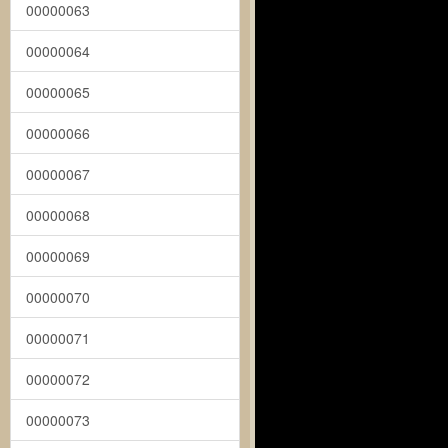
00000063
00000064
00000065
00000066
00000067
00000068
00000069
00000070
00000071
00000072
00000073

- WHAT YOU NEED TO DO:
Repeat the data exactly in full, omitting its pictures.

- YOUR SOLUTION:
00000063
00000064
00000065
00000066
00000067
00000068
00000069
00000070
00000071
00000072
00000073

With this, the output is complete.